I know I've mentioned this before, but it bears repeating. If your doc is the progressive type and puts you on vitamins,

PLEASE read the whole bottle.

My dermatologist put me on vit. A, which I took for a good long time (and was sick as a dog the WHOLE time, massive stomach cramps, nausea, disorientation, what I thought were random anaphalactic reactions) until I read the bottle and saw in the wee fine print that it was "derived from fish oil." I have since quit seeing that dermatologist, as he used several things on me that I was allergic to (including latex, my most severe allergy).

I have since seen other vitamins list this same source. I would recommend to anyone with allergies to fish and shellfish seek out the "vegetarian safe" products when it comes to vitamins.

Daisy
Member


Posted: Jun 3rd, 2008 at 09:28 pm

Wow, I hadn't thought of pearl dust on foods. Not that I'm having Godiva any time soon, as I'm also chocolate allergic. But that really would be a double-whammy. I would also worry about this as a non-pareil decoration on fancy cookies or wedding cakes, too. Even the chef may not think of this.

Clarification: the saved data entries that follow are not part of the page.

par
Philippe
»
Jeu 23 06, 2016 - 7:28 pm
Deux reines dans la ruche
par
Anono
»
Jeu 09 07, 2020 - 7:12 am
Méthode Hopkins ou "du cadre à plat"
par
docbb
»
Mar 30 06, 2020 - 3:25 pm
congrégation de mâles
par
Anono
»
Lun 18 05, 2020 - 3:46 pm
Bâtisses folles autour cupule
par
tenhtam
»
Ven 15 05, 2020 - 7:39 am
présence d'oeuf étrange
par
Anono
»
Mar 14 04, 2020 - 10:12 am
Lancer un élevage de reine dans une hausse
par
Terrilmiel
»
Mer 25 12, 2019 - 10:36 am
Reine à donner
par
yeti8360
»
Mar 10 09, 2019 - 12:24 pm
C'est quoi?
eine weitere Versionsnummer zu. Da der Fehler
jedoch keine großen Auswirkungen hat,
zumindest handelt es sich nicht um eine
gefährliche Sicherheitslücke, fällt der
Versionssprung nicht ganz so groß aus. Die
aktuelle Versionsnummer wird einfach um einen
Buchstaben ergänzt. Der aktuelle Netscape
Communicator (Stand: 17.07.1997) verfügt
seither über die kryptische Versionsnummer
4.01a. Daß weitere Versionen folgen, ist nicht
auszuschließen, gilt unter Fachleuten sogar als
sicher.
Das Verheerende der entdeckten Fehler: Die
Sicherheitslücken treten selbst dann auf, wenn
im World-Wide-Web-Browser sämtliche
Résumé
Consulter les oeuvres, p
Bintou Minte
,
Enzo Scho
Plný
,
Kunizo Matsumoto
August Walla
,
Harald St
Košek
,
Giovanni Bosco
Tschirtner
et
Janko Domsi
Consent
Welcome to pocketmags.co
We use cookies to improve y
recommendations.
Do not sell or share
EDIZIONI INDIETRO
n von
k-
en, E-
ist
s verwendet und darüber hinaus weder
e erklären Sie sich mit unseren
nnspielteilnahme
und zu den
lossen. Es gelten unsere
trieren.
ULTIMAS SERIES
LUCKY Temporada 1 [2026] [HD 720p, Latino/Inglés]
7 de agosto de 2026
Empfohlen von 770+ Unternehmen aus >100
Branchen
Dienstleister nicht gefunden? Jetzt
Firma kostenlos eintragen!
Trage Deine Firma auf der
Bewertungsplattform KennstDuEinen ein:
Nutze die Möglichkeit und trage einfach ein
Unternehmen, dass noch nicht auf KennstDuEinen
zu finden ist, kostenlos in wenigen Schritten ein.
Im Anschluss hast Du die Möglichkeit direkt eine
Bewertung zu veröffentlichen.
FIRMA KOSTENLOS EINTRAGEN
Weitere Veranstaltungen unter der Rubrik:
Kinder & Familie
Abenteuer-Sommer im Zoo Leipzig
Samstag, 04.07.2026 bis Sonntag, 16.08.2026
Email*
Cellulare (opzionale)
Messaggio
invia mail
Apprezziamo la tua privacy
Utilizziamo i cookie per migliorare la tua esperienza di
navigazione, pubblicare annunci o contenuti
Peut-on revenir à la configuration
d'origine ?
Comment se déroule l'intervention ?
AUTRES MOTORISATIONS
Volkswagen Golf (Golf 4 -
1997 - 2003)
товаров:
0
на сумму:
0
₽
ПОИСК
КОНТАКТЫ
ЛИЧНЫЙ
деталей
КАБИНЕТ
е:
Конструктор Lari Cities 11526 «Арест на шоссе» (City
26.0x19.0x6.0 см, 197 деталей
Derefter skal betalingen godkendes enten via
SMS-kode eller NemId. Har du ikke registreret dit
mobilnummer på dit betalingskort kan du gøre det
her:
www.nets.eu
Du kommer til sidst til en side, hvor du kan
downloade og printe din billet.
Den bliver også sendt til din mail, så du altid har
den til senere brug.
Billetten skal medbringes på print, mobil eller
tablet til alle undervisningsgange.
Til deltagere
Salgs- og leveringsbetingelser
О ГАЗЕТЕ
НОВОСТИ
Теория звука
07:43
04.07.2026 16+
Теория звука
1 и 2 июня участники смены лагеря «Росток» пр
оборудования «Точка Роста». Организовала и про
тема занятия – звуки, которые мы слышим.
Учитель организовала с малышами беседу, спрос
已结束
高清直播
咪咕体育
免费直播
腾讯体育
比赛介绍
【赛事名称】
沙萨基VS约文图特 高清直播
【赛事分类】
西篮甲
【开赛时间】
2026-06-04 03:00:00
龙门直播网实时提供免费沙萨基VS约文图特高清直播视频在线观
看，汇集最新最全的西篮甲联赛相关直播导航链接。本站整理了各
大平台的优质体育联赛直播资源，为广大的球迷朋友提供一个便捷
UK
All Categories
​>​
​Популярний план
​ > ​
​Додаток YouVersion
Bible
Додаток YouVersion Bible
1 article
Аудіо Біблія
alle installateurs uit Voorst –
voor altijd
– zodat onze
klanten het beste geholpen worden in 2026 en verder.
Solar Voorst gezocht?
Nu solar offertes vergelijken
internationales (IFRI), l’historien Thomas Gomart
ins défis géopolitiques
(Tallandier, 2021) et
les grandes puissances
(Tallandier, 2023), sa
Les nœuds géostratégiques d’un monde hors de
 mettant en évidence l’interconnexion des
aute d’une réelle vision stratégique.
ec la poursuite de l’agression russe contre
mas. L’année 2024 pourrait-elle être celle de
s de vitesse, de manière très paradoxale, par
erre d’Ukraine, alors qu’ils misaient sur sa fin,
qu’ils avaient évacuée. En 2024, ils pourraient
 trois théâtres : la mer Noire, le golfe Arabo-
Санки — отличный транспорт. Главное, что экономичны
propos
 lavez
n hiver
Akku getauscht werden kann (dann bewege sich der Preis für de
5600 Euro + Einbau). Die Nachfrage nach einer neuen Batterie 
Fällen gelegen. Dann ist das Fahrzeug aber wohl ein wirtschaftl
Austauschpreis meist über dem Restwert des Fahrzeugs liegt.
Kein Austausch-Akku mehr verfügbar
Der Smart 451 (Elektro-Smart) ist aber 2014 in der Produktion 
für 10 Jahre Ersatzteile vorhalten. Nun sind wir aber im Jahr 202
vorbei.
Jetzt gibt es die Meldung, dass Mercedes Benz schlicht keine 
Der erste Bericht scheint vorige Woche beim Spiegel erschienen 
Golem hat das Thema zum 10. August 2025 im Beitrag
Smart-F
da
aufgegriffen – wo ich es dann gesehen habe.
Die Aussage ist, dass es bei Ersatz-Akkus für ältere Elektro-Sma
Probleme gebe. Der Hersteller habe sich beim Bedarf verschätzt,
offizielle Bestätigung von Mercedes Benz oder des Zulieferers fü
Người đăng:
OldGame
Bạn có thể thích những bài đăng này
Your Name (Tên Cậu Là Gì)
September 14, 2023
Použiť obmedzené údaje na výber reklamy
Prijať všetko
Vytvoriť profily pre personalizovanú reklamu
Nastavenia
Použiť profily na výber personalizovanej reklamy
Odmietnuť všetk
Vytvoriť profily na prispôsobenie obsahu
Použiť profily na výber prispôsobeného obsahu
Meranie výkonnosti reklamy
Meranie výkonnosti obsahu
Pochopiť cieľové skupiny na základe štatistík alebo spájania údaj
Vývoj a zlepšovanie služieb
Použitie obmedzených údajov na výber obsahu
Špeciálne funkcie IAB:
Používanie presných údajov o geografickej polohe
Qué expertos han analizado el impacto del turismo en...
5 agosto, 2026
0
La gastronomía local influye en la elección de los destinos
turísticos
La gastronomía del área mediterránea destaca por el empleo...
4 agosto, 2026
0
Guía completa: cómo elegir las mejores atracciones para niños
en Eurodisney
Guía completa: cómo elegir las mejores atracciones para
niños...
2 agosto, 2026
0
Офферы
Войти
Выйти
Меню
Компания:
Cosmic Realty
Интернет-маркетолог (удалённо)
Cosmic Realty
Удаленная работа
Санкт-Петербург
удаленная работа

And yes, vitamins are full of "natural" ingredients these days. DH is not allowed to take his fish oil capsules anymore, either. Smiley

Funny thing, I grabbed the Lassie Brand Senior Dog Food a couple of weeks ago when I was in a hurry. It's still chicken only, just checked the first couple of ingredients on the list since I don't eat it myself. DD poured it into our big bin when we got home.

Every time I went to feed the dog it smelled "rancid" to me. I thought I just had a bad (opened or stale) bag. But DD said it smelled fine to her, and she usually does the feeding.

This week they were out of the regular variety, so I grabbed the Senior Dog Food variety again. Uggh...Chondroitin & Glucosamine about midway down the label. The regular Lassie Dog Food is ok for me. Just a little egg, but I haven't been ana to egg that I know of.
Watch out for dog & cat foods. Fortunately, it has not been enough to cause me to visibly react...and I am ultra-sensitive...but I don't need anything filling my allergy cup, either.

HTH,
Daisy

Self: seafood, egg, nuts, sulfites, yellow dye, IV contrast
GA - USA
McCobbre
Moderator


Posted: Jun 28th, 2008 at 11:31 am

Jan 25th, 2008 at 06:18 pm, LL70 wrote:

Also what about the dye that they inject into you when you go for an x-ray or sonogram? I'm actually curious about that because I may need to do that one day soon and am concerned.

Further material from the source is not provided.